Cast your mind back to Spring 2019. Picture the scene. No coronavirus, Theresa May is Prime Minister, and Brexit is on everyone’s minds. You had a restless sleep at your home in the Welsh village of Aberhosan, Powys. It is pointless continuing to try to sleep. Instead, you finally start researching for that assignment due next week. You sit down at your laptop at 7am, pull up a Google Chrome tab and find that the internet is down. ‘Oh well’, you think, ‘clearly fate has other ideas about being productive today’. You crawl back into bed.
After fixing your sleeping schedule, you start waking up early each morning. But when you reach for your phone in the morning to scroll through Instagram, the WiFi does not work. You resort to using your measly mobile data, but you are outraged by the internet outage that has persisted for weeks on end. All of your friends and family are having the same issue – the internet is cut off at 7am every single day.
This is the modern nightmare that Aberhosan villagers had to endure for 18 long months, until now. The mystery of the 7am broadband outage was solved last week when an old TV was pinpointed as the problem. The owners of the problematic television, Alun and Elaine Rees, would turn it on every day at 7am to watch Good Morning Britain, unaware that it was emitting an electrical interference.
The retired GP receptionist, Mrs Rees, explained: “I love watching Piers Morgan in the mornings.”
The owners of the problematic television, Alun and Elaine Rees, would turn it on every day at 7am to watch Good Morning Britain
BT workers tried replacing part of the cable in an attempt to solve the issue, but to no avail. Their failure led to Openreach launching an investigation. Michael Jones, an Openreach engineer, said that they faced difficulties before the investigation had even begun, as it was hard to find accommodation amid the Covid-19 lockdown.
Mr Jones explained that the engineers traipsed around the village in the rain with a special monitoring device, called a spectrum analyser, to find an “electrical noise”.
“At 7am like clockwork”, Mr Jones said, “our device picked up a large burst of electrical interference in the village.”
The interference was found to be coming from an old 16-inch Bush TV. When Alun, 67, and Elaine Rees, 63, switched it on at 7am, it would cut out the village’s broadband. The TV was emitting single high-level impulse noise (SHINE), which is a radio wave that can cause problems in other electrical devices.

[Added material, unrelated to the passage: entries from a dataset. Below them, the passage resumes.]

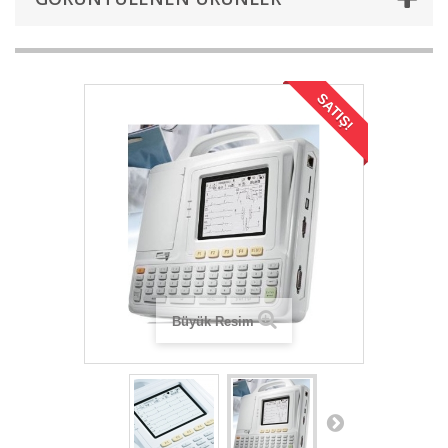
SATIŞ!
Büyük Resim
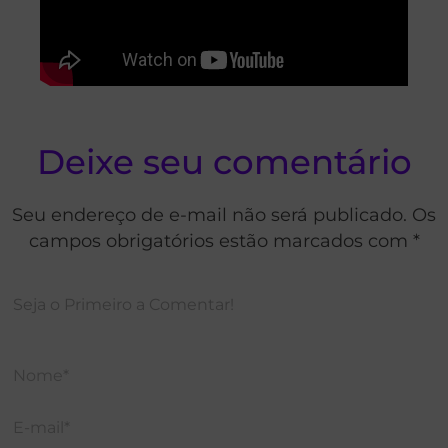
Deixe seu comentário
Seu endereço de e-mail não será publicado. Os
campos obrigatórios estão marcados com *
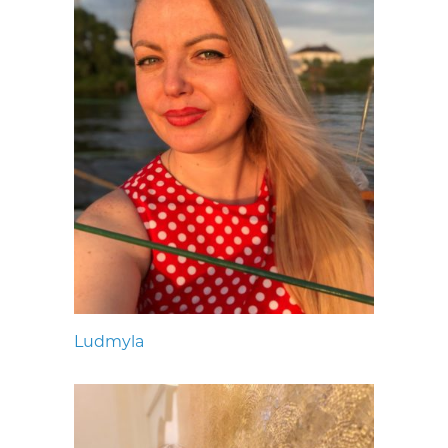
Ludmyla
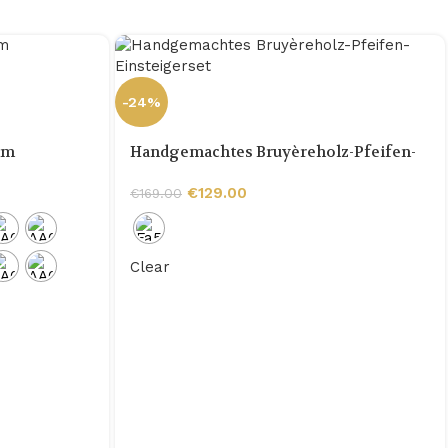
-24%
mm
Handgemachtes Bruyèreholz-Pfeifen-
Einsteigerset
€
129.00
€
169.00
Clear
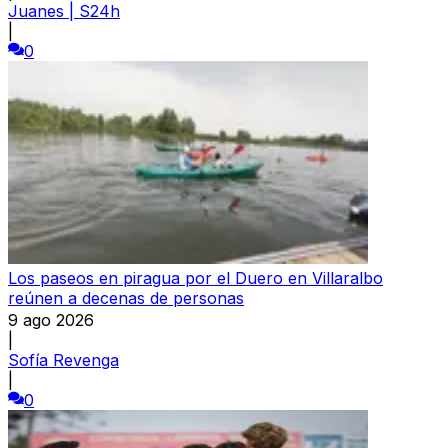
Juanes | S24h
|
0
Los paseos en piragua por el Duero en Villaralbo
reúnen a decenas de personas
9 ago 2026
|
Sofía Revenga
|
0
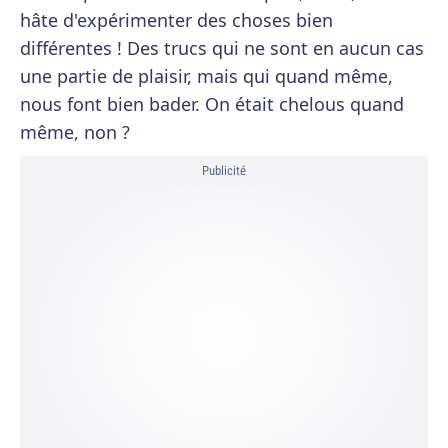
hâte d'expérimenter des choses bien
différentes ! Des trucs qui ne sont en aucun cas
une partie de plaisir, mais qui quand même,
nous font bien bader. On était chelous quand
même, non ?
Publicité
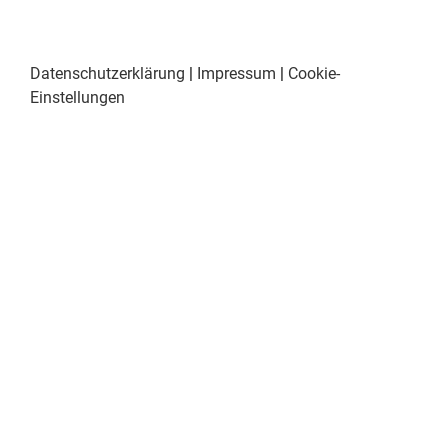
Datenschutzerklärung
|
Impressum
|
Cookie-
Einstellungen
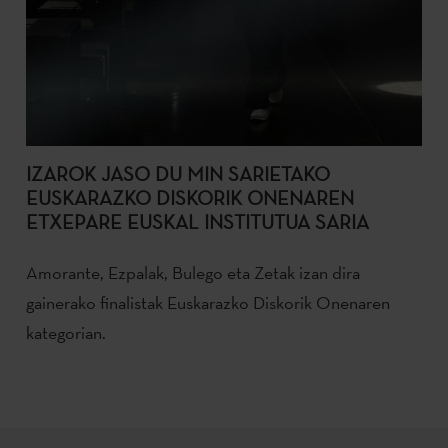
IZAROK JASO DU MIN SARIETAKO
EUSKARAZKO DISKORIK ONENAREN
ETXEPARE EUSKAL INSTITUTUA SARIA
Amorante, Ezpalak, Bulego eta Zetak izan dira
gainerako finalistak Euskarazko Diskorik Onenaren
kategorian.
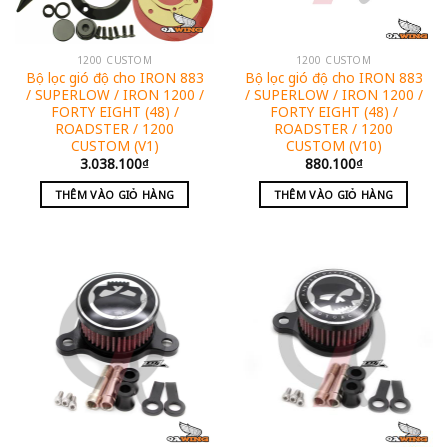
1200 CUSTOM
1200 CUSTOM
Bộ lọc gió độ cho IRON 883
Bộ lọc gió độ cho IRON 883
/ SUPERLOW / IRON 1200 /
/ SUPERLOW / IRON 1200 /
FORTY EIGHT (48) /
FORTY EIGHT (48) /
ROADSTER / 1200
ROADSTER / 1200
CUSTOM (V1)
CUSTOM (V10)
3.038.100
₫
880.100
₫
THÊM VÀO GIỎ HÀNG
THÊM VÀO GIỎ HÀNG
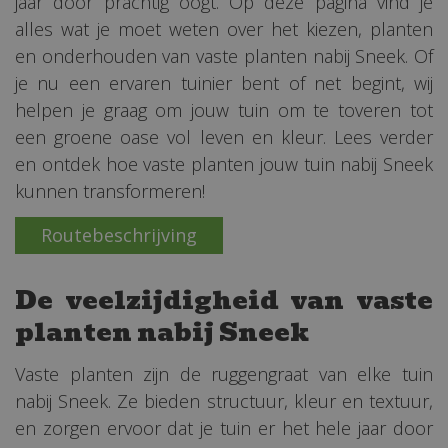
jaar door prachtig oogt. Op deze pagina vind je
alles wat je moet weten over het kiezen, planten
en onderhouden van vaste planten nabij Sneek. Of
je nu een ervaren tuinier bent of net begint, wij
helpen je graag om jouw tuin om te toveren tot
een groene oase vol leven en kleur. Lees verder
en ontdek hoe vaste planten jouw tuin nabij Sneek
kunnen transformeren!
Routebeschrijving
De veelzijdigheid van vaste
planten nabij Sneek
Vaste planten zijn de ruggengraat van elke tuin
nabij Sneek. Ze bieden structuur, kleur en textuur,
en zorgen ervoor dat je tuin er het hele jaar door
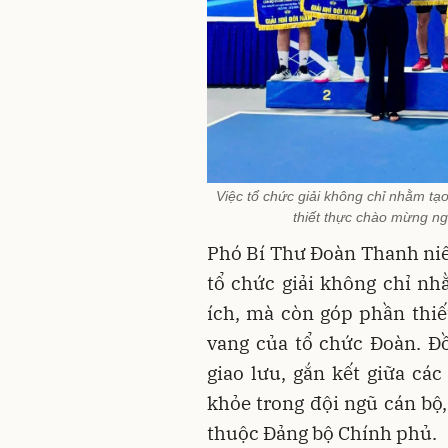
Việc tổ chức giải không chỉ nhằm tạ
thiết thực chào mừng ng
Phó Bí Thư Đoàn Thanh niê
tổ chức giải không chỉ nh
ích, mà còn góp phần thi
vang của tổ chức Đoàn. Đồ
giao lưu, gắn kết giữa các
khỏe trong đội ngũ cán bộ,
thuộc Đảng bộ Chính phủ.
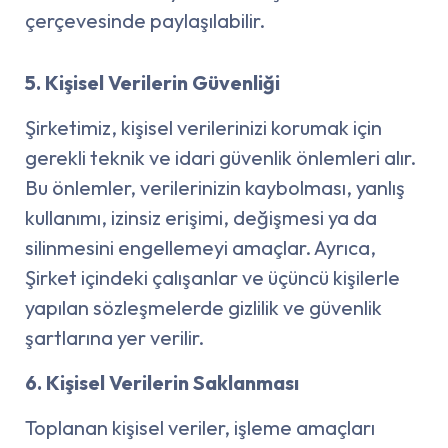
çerçevesinde paylaşılabilir.
5. Kişisel Verilerin Güvenliği
Şirketimiz, kişisel verilerinizi korumak için
gerekli teknik ve idari güvenlik önlemleri alır.
Bu önlemler, verilerinizin kaybolması, yanlış
kullanımı, izinsiz erişimi, değişmesi ya da
silinmesini engellemeyi amaçlar. Ayrıca,
Şirket içindeki çalışanlar ve üçüncü kişilerle
yapılan sözleşmelerde gizlilik ve güvenlik
şartlarına yer verilir.
6. Kişisel Verilerin Saklanması
Toplanan kişisel veriler, işleme amaçları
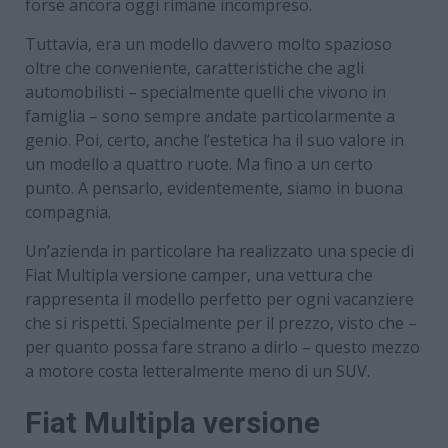
forse ancora oggi rimane incompreso.
Tuttavia, era un modello davvero molto spazioso
oltre che conveniente, caratteristiche che agli
automobilisti – specialmente quelli che vivono in
famiglia – sono sempre andate particolarmente a
genio. Poi, certo, anche l’estetica ha il suo valore in
un modello a quattro ruote. Ma fino a un certo
punto. A pensarlo, evidentemente, siamo in buona
compagnia.
Un’azienda in particolare ha realizzato una specie di
Fiat Multipla versione camper, una vettura che
rappresenta il modello perfetto per ogni vacanziere
che si rispetti. Specialmente per il prezzo, visto che –
per quanto possa fare strano a dirlo – questo mezzo
a motore costa letteralmente meno di un SUV.
Fiat Multipla versione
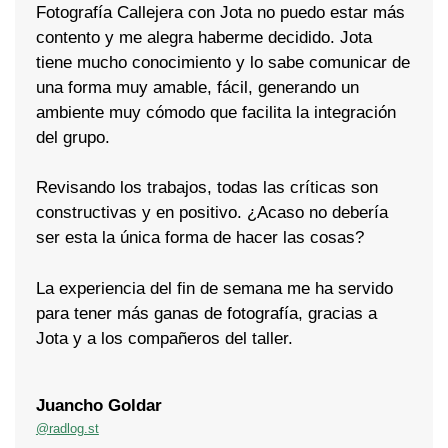
Fotografía Callejera con Jota no puedo estar más
contento y me alegra haberme decidido. Jota
tiene mucho conocimiento y lo sabe comunicar de
una forma muy amable, fácil, generando un
ambiente muy cómodo que facilita la integración
del grupo.
Revisando los trabajos, todas las críticas son
constructivas y en positivo. ¿Acaso no debería
ser esta la única forma de hacer las cosas?
La experiencia del fin de semana me ha servido
para tener más ganas de fotografía, gracias a
Jota y a los compañeros del taller.
Juancho Goldar
@radlog.st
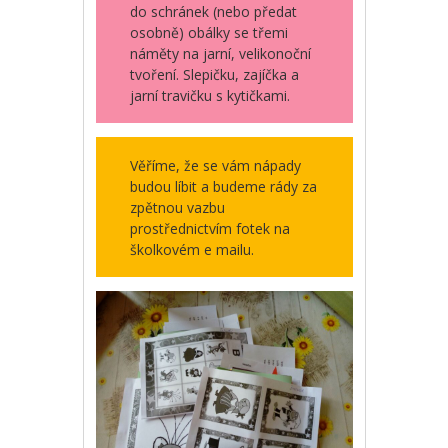
do schránek (nebo předat
osobně) obálky se třemi
náměty na jarní, velikonoční
tvoření. Slepičku, zajíčka a
jarní travičku s kytičkami.
Věříme, že se vám nápady
budou líbit a budeme rády za
zpětnou vazbu
prostřednictvím fotek na
školkovém e mailu.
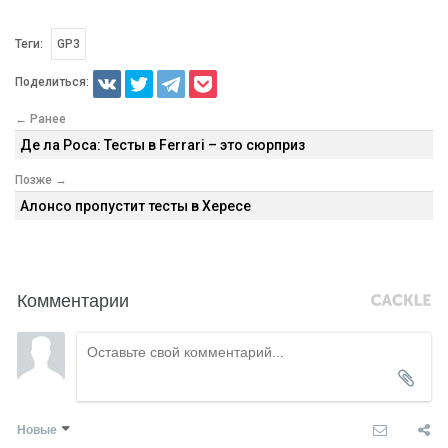
Теги:
GP3
Поделиться:
← Ранее
Де ла Роса: Тесты в Ferrari – это сюрприз
Позже →
Алонсо пропустит тесты в Хересе
Комментарии
Новые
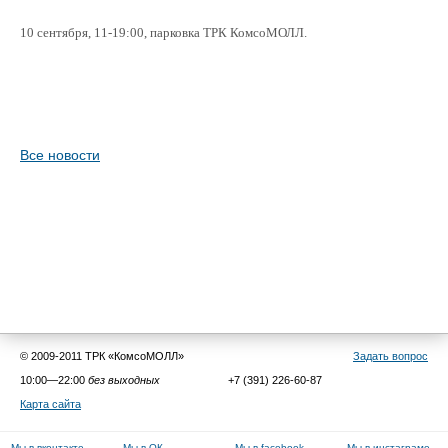
10 сентября, 11-19:00, парковка ТРК КомсоМОЛЛ.
Все новости
© 2009-2011 ТРК «КомсоМОЛЛ»
Задать вопрос
10:00—22:00
без выходных
+7 (391) 226-60-87
Карта сайта
Мы в вконтакте
Мы в ОК
Мы в facebook
Мы в инстаграме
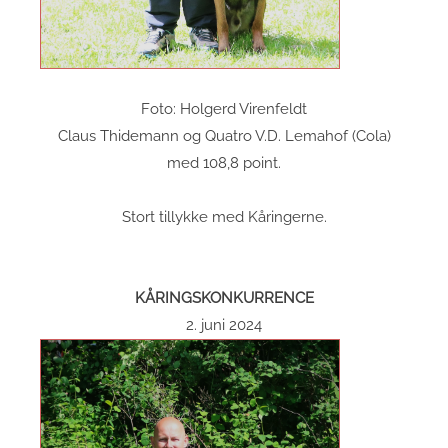
Foto: Holgerd Virenfeldt
Claus Thidemann og Quatro V.D. Lemahof (Cola)
med 108,8 point.
Stort tillykke med Kåringerne.
KÅRINGSKONKURRENCE
2. juni 2024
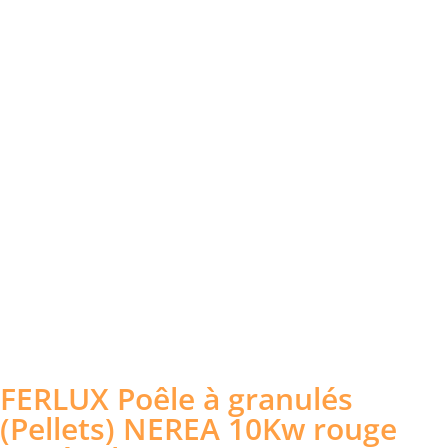
FERLUX Poêle à granulés
(Pellets) NEREA 10Kw rouge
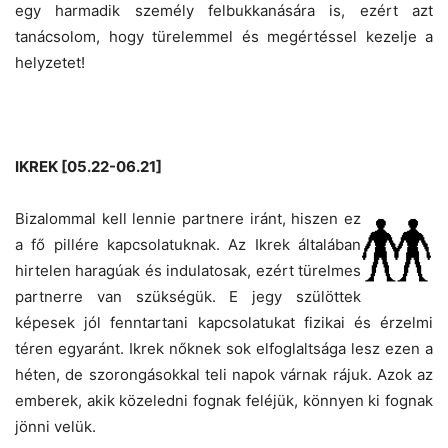
egy harmadik személy felbukkanására is, ezért azt
tanácsolom, hogy türelemmel és megértéssel kezelje a
helyzetet!
IKREK [05.22-06.21]
Bizalommal kell lennie partnere iránt, hiszen ez
a fő pillére kapcsolatuknak. Az Ikrek általában
hirtelen haragúak és indulatosak, ezért türelmes
partnerre van szükségük. E jegy szülöttek
képesek jól fenntartani kapcsolatukat fizikai és érzelmi
téren egyaránt. Ikrek nőknek sok elfoglaltsága lesz ezen a
héten, de szorongásokkal teli napok várnak rájuk. Azok az
emberek, akik közeledni fognak feléjük, könnyen ki fognak
jönni velük.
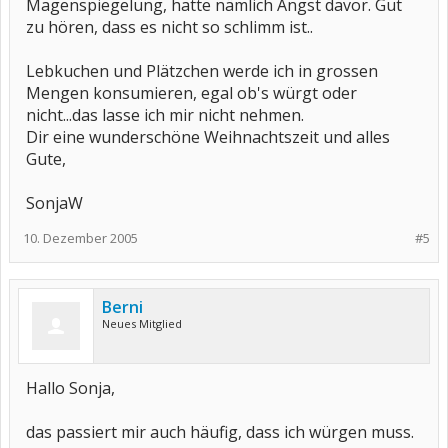
Magenspiegelung, hatte nämlich Angst davor. Gut
zu hören, dass es nicht so schlimm ist..
Lebkuchen und Plätzchen werde ich in grossen
Mengen konsumieren, egal ob's würgt oder
nicht...das lasse ich mir nicht nehmen.
Dir eine wunderschöne Weihnachtszeit und alles
Gute,
SonjaW
10. Dezember 2005
#5
Berni
Neues Mitglied
Hallo Sonja,
das passiert mir auch häufig, dass ich würgen muss.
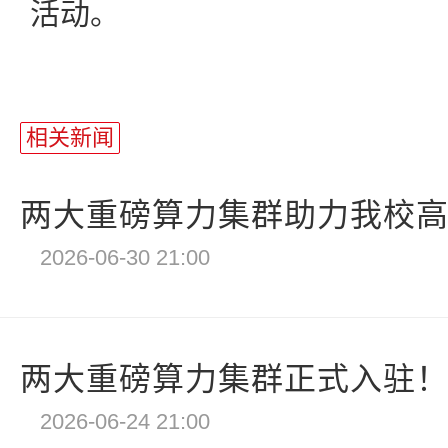
活动。
相关新闻
两大重磅算力集群助力我校高性
2026-06-30 21:00
两大重磅算力集群正式入驻！我
2026-06-24 21:00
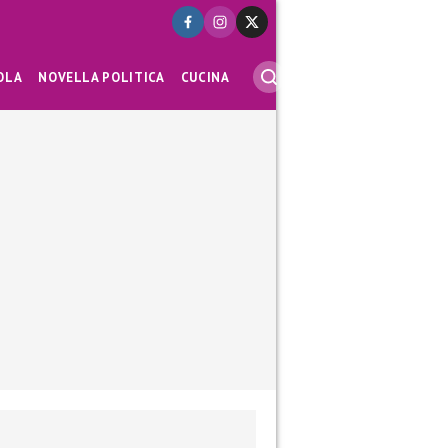
OLA
NOVELLA POLITICA
CUCINA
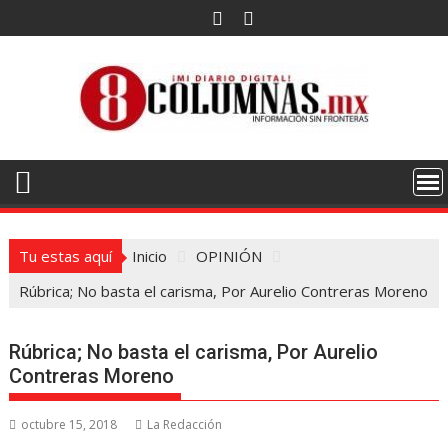
Saltar
al
contenido
Tu estas aquí
Inicio
OPINIÓN
Rúbrica; No basta el carisma, Por Aurelio Contreras Moreno
Rúbrica; No basta el carisma, Por Aurelio
Contreras Moreno
octubre 15, 2018
La Redacción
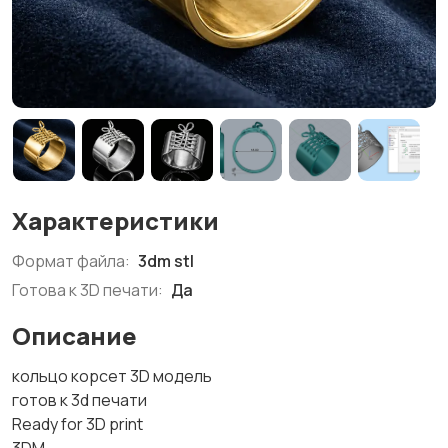
Характеристики
Формат файла:
3dm stl
Готова к 3D печати:
Да
Описание
кольцо корсет 3D модель
готов к 3d печати
Ready for 3D print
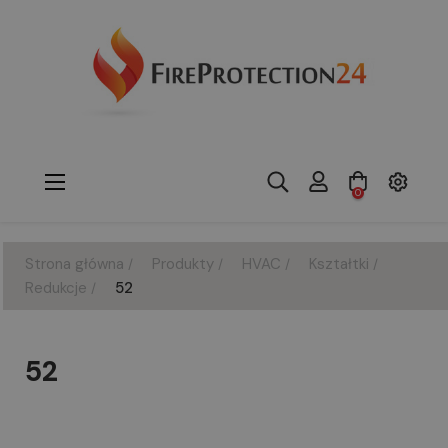
Toggle
☰
0
navigation
Strona główna
Produkty
HVAC
Kształtki
Redukcje
52
52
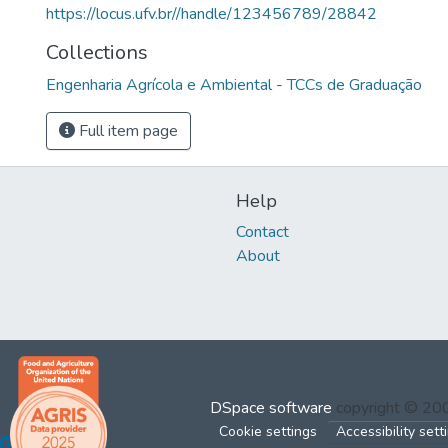
https://locus.ufv.br//handle/123456789/28842
Collections
Engenharia Agrícola e Ambiental - TCCs de Graduação
Full item page
Help
Contact
About
DSpace software
copyright © 2
Cookie settings
Accessibility sett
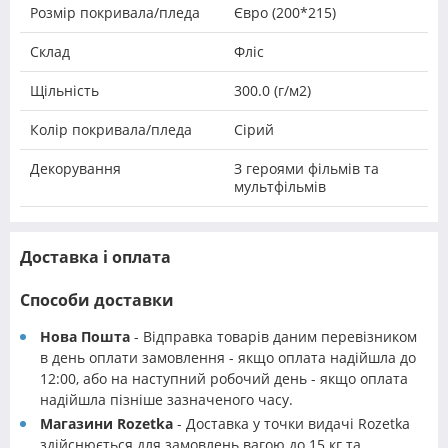
Розмір покривала/пледа
Євро (200*215)
Склад
Фліс
Щільність
300.0 (г/м2)
Колір покривала/пледа
Сірий
Декорування
З героями фільмів та
мультфільмів
Доставка і оплата
Способи доставки
Нова Пошта
- Відправка товарів даним перевізником
в день оплати замовлення - якщо оплата надійшла до
12:00, або на наступний робочий день - якщо оплата
надійшла пізніше зазначеного часу.
Магазини Rozetka
- Доставка у точки видачі Rozetka
здійснюється для замовлень вагою до 15 кг та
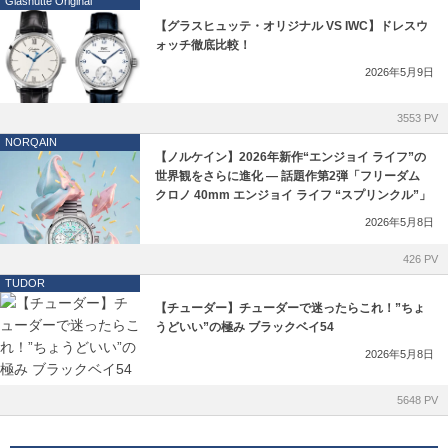
Glashütte Original
【グラスヒュッテ・オリジナル VS IWC】ドレスウ
ォッチ徹底比較！
2026年5月9日
3553 PV
NORQAIN
【ノルケイン】2026年新作“エンジョイ ライフ”の
世界観をさらに進化 ― 話題作第2弾「フリーダム
クロノ 40mm エンジョイ ライフ “スプリンクル”」
2026年5月8日
426 PV
TUDOR
【チューダー】チューダーで迷ったらこれ！”ちょ
うどいい”の極み ブラックベイ54
2026年5月8日
5648 PV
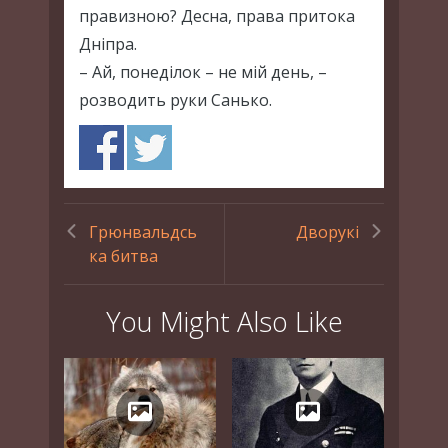
правизною? Десна, права притока
Дніпра.
– Ай, понеділок – не мій день, –
розводить руки Санько.
Грюнвальдсь
Дворукі
ка битва
You Might Also Like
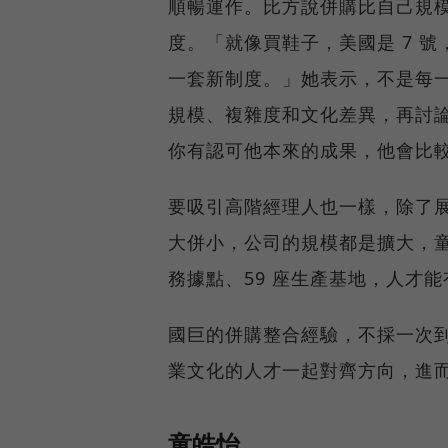
順暢運作。比方說併購比自己規
度。「就像買鞋子，美國是 7 號
一套新制度。」她表示，不是每
規模、複雜度和文化差異，再討
你有認可他本來的成果，他會比
要吸引高階經理人也一樣，除了
大併小，公司的規模都是擴大，童皓
務據點、59 座生產基地，人才
國巨的併購整合經驗，不採一次
業文化的人才一起對齊方向，進
童皓怡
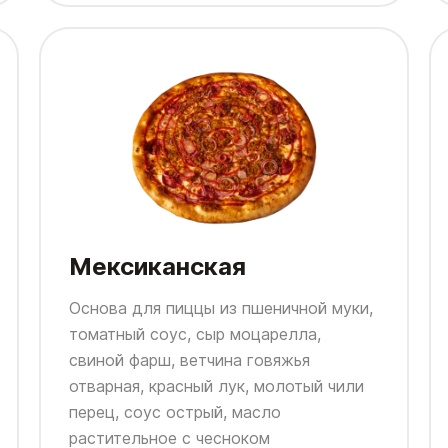
Мексиканская
Основа для пиццы из пшеничной муки,
томатный соус, сыр моцарелла,
свиной фарш, ветчина говяжья
отварная, красный лук, молотый чили
перец, соус острый, масло
растительное с чесноком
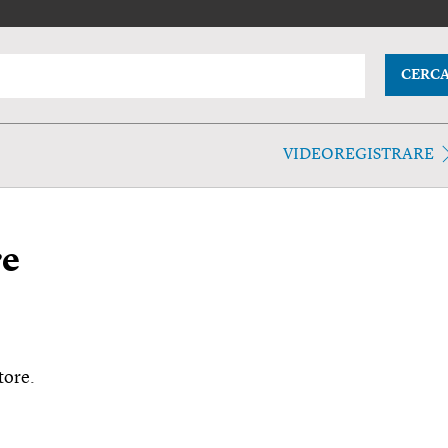
CERC
VIDEOREGISTRARE
re
tore.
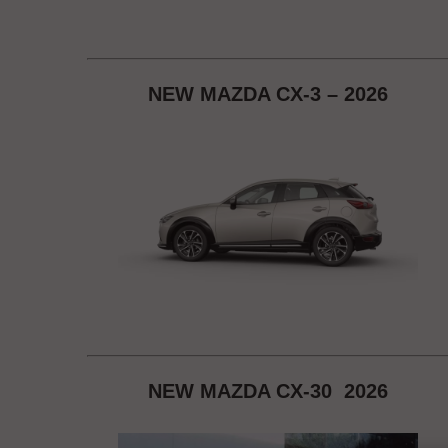
NEW MAZDA CX-3 – 2026
NEW MAZDA CX-30 2026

Aberhosan villager, Sara Williams, said that she had experienced broadband issues since she moved in. She said: “Just before lockdown it got to the point where we couldn’t even use our phones… Nothing would work then the landline would be down.” Ms Williams was unaware that a TV could even cause such issues.
The TV was emitting single high-level impulse noise (SHINE), which is a radio wave that can cause problems in other electrical devices
However, Suzanne Rutherford, Openreach’s lead chief engineer for Wales, explained that this occurrence is not as rare as people may think. Any device with electrical components, such as outdoor lights and microwaves, could potentially scramble the broadband signal.
“We’d just advise the public to make sure that their electric appliances are properly certified and meet current British standards”, she said.
Alun and Elaine Rees were reportedly “mortified” and vowed to never use the television set again. Since then, the village has enjoyed stable broadband. Aberhosan will soon be connected to fibre optic broadband, due to Openreach’s work with the Welsh government, and this will stop the possibility of electrical interference.